FCA pursues a number of enforcement investigations involving financial promotions
The UK Financial Conduct Authority (FCA) today published its response to key comments from the independent Financial Services Consumer panel annual report for 2019/20. One of the important topics in the FCA’s response concerns financial promotions.
At a firm specific level, where the FCA sees non-compliance with its rules it has asked firms to stop approving further financial promotions and taken down individual promotions that failed to comply. At a market-wide level, the regulator has stopped certain products from being marketed to ordinary retail investors at all, such as the recent ban of the financial promotions of ‘speculative mini-bonds’.
The FCA confirms that it is currently pursuing a number of enforcement investigations involving financial promotions. It can also investigate and prosecute unauthorised individuals and firms for unlawfully promoting investment schemes, where the communication of the financial promotions was not approved by an authorised firm. The regulator says it has a number of live investigations looking into the activities of unauthorised firms and their financial promotions.
Often, given the nature of the unlawful promotions and the fact that the individuals behind the statement may not be based in the UK, the FCA’s most immediate and effective course of action will be to issue an alert on the unauthorised firm and take steps to try to remove the website and/or social media. In 2020, the FCA published 1,185 alerts in comparison, in 2019 it published 586 alerts.
The FCA also mentioned its intervention to ban the mass-marketing of speculative illiquid securities. In December 2020, the regulator confirmed proposals to permanently ban the mass-marketing of speculative illiquid securities – including speculative mini-bonds – to retail investors. The new rules applied from January 1, 2021.

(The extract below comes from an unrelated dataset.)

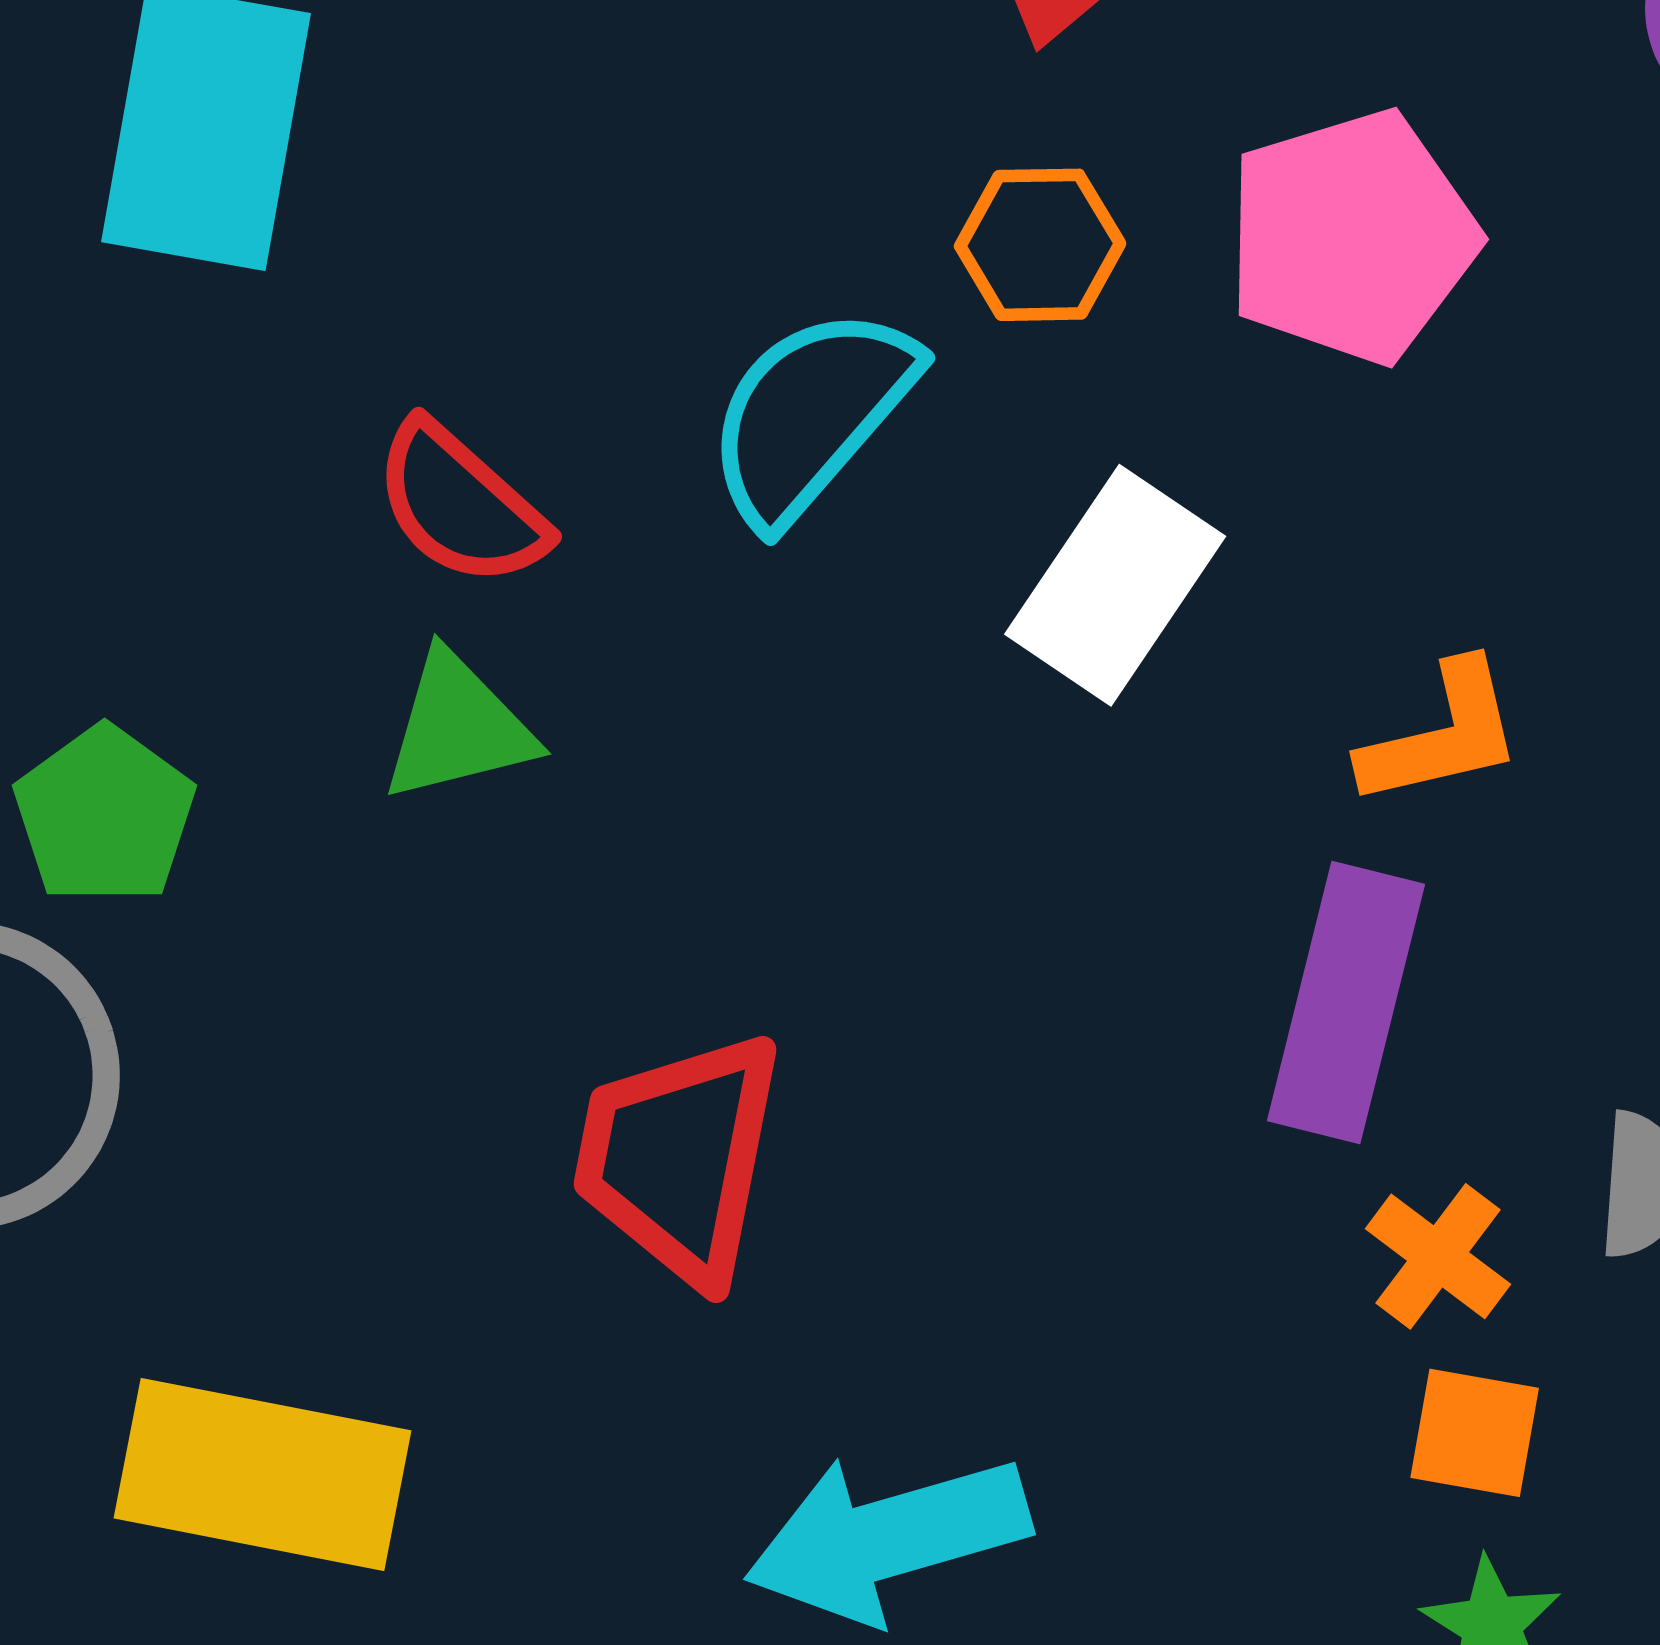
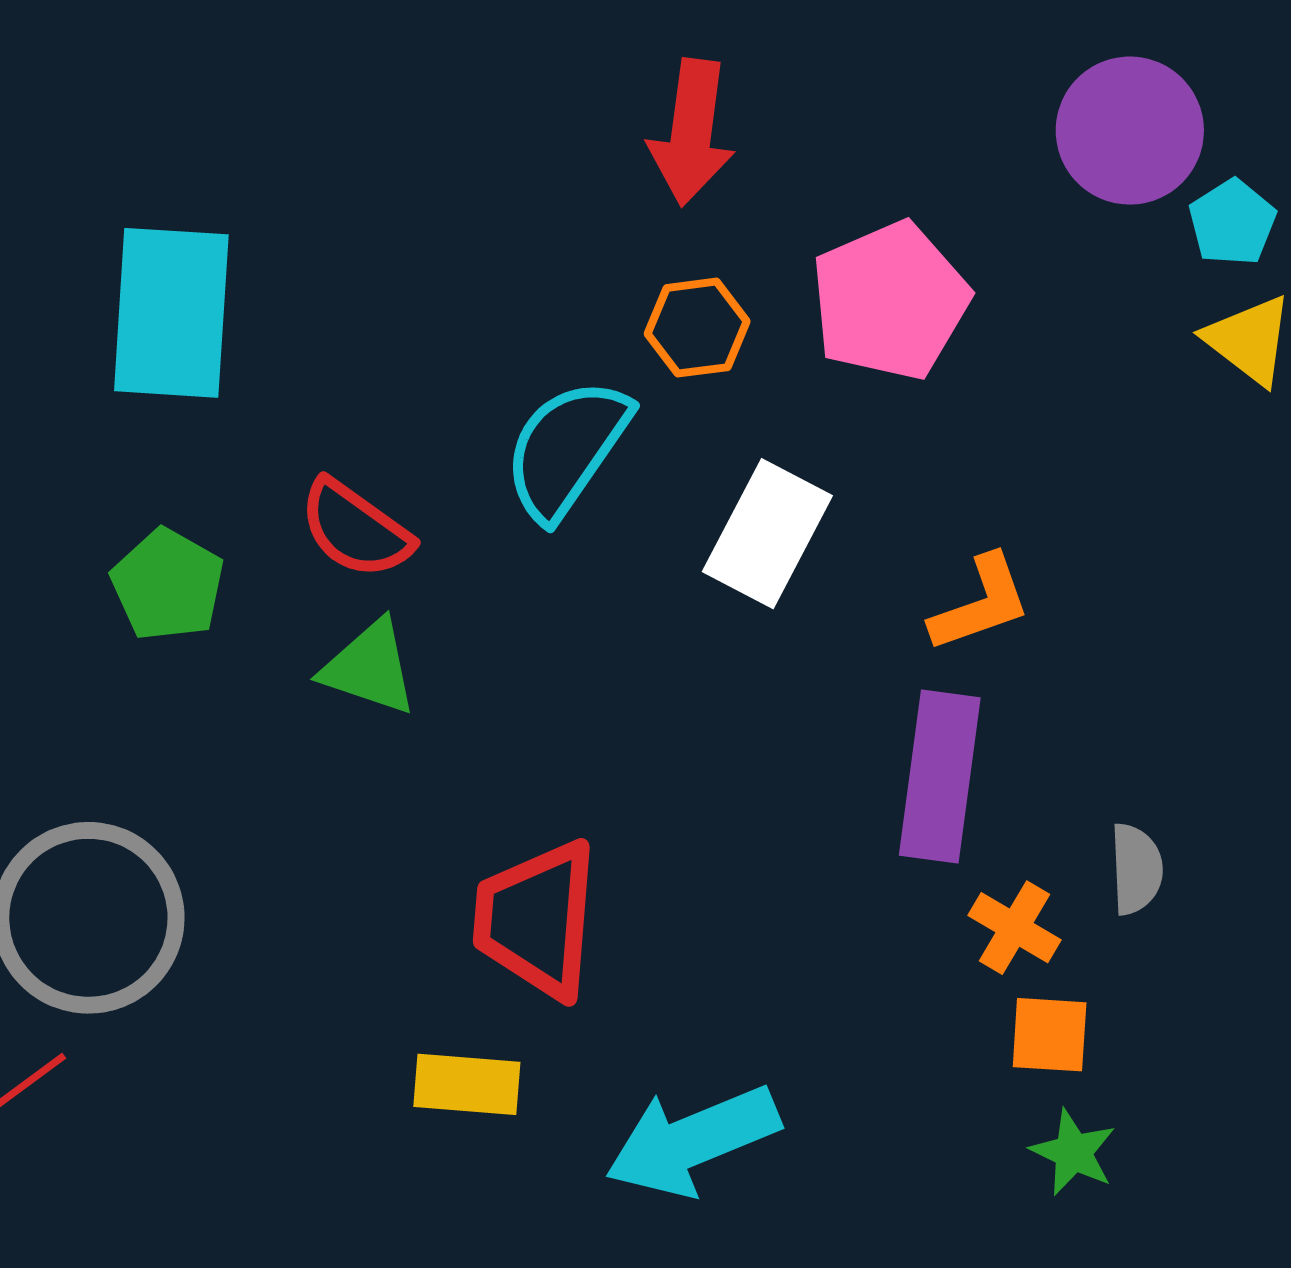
green triangle: (458, 727) -> (370, 668), turned 39
green pentagon: (105, 815) -> (168, 585), moved
yellow rectangle: (262, 1474) -> (467, 1084), moved, size x0.6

The ban applies to the most complex and opaque arrangements where the funds raised are used to lend to a third party, or to buy or acquire investments, or to buy or fund the construction of property. There are various exemptions including for listed bonds which are regularly traded, companies which raise funds for their own commercial or industrial activities, and products which fund a single UK income-generating property investment.
The watchdog stresses that it has been working with the Treasury in connection with their recent consultation on establishing a regulatory gateway which a firm must pass through before it is able to approve the financial promotions of unauthorised firms.
“If implemented this would mean that we would have to give consent to firms wishing to do this, and enable us to ensure only suitable firms with relevant expertise engage in this activity. It would also mean we could target our supervisory activity more effectively”, the FCA concludes.